Benjamin Franklin, Cocoa Farmer and Vice-Chair of the Board of Directors of Fair-Trade Africa, a non-profit organisation supporting farmers, and one of the conference sessions’ participants, said that there are challenges facing the transition to climate-smart agriculture in Africa. First, there is a need to raise awareness between farmers so they should learn the risks associated with climate change, adding to “Al-Elm” that it is important to ensure that farmers receive fair wages and enjoy good living standards, the agricultural market is not fair in bearing the costs of the climate crisis. Franklin calls for climate funding to target expanding the solutions scale which helps farmers learn resilience in facing climate change.

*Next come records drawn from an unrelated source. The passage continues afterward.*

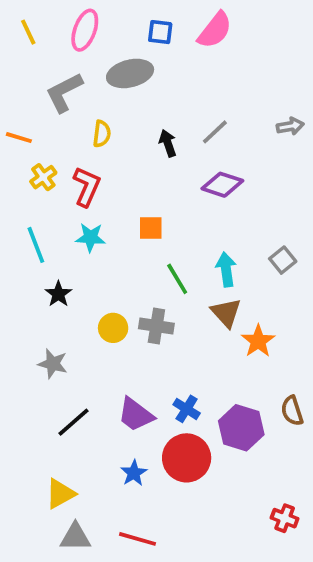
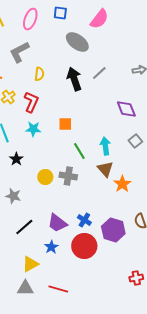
blue square: (160, 32) -> (60, 13), moved
gray ellipse: (130, 73) -> (77, 42), moved, turned 50
black arrow: (168, 143) -> (74, 79), size x1.6
purple diamond: (222, 185) -> (126, 109), moved, turned 50
blue star: (134, 473) -> (51, 247), moved
yellow triangle: (60, 494) -> (30, 264), moved
red cross: (285, 518) -> (136, 278), turned -32

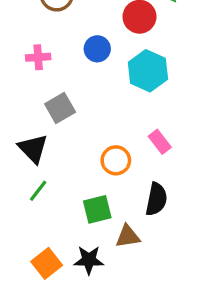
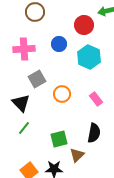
pink cross: (38, 57) -> (24, 49), size x1.5
orange circle: (116, 160) -> (62, 94), moved
brown triangle: (128, 236) -> (77, 155), turned -35

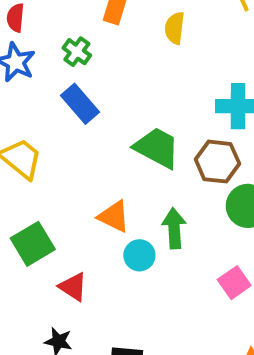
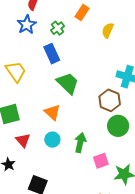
green trapezoid: (157, 148) -> (68, 83), moved
green arrow: (174, 228) -> (80, 143), moved
cyan circle: (139, 255) -> (52, 140), moved

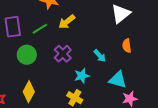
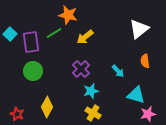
green line: (40, 29) -> (54, 33), moved
green circle: (27, 55) -> (33, 71), moved
cyan star: (82, 76) -> (91, 91), moved

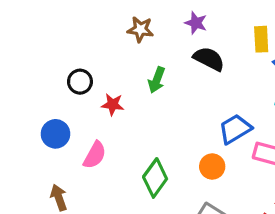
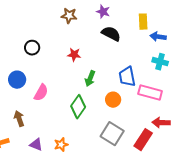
green arrow: (157, 80) -> (90, 79), moved
red star: (113, 104) -> (74, 55), moved
blue trapezoid: (235, 129) -> (127, 77), turned -70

According to the organisation, only 2% of climate funding goes to smallholding farmers in low-income countries, yet 80% of the world’s food comes from 500 million family farms, thus the foundation’s demands are not just to switch to smart agriculture, but to take broad climate and environmental measures to achieve economic and social justice for farmers, so they can get their fair share of policymakers’ promises to invest the 100 billion USD annual commitments previously set at the Paris Conference.

SCALA Project

In parallel with the SAIL project, Egypt – represented by the Ministry of Agriculture- signed a few months ago an agreement for the “SCALA” project with FAO and several partners, targeting the impact of climate change on agricultural crops, in an attempt to generalise some climate-smart practises in 12 countries, including Egypt.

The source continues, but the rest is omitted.